Of course, even if the users don't notice, it is still good to reduce computing time for software, as it can reduce costs and make scaling easier.
That depends on the complexity cost: if making the code faster comes with excessive complexity you get a bunch of downstream consequences that hurt performance in the long run (leaving issues of maintainability, etc aside): basically the code complexity means a structural change now requires what would become unnecessary, but to understand that, or to remove it, requires complete understanding of the complexity.
Basically: “it goes faster” should not be treated as a get-out-jail-free card for complexity or maintainability concerns.
Basically: “it goes faster” should not be treated as a get-out-jail-free card for complexity or maintainability concerns.

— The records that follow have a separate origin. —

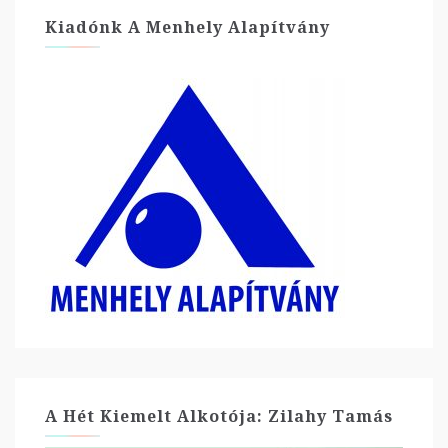
Kiadónk A Menhely Alapítvány
A Hét Kiemelt Alkotója: Zilahy Tamás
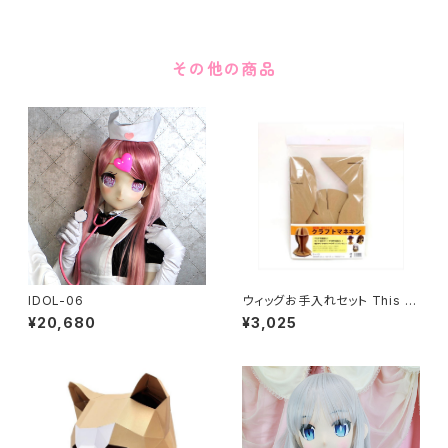
その他の商品
IDOL-06
ウィッグお手入れセット This it
em can not ship overseas
¥20,680
¥3,025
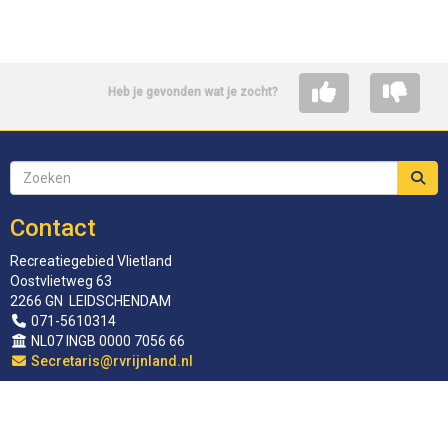
Heb je gevonden wat je zocht?
Contact
Recreatiegebied Vlietland
Oostvlietweg 63
2266 GN LEIDSCHENDAM
071-5610314
NL07 INGB 0000 7056 66
siraterceS
@rvrijnland.nl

Here’s one such example with added security implications: https://www.phoronix.com/news/Linux-7.2-MD5-Generic-Only
Haha, a two for one: non trivial implementation of something that used to be used for security :D
I am in this boat right now and we are doing multiple (small) projects where we are seeing 5 minute queries reducing to under 30 seconds. I tell the team it’s not good enough in the long term - but it is definitely an improvement and does have a big impact.
First, of course, for the customer, the wait goes from infuriating to simply annoying.
But my current focus is overall performance, not per user performance. When you optimise dozens of 5/10/30 minute processes, you significantly reduce contention with other parts of the system. 10 minutes is a very long time to be smashing the database. Everything goes faster and everyone benefits.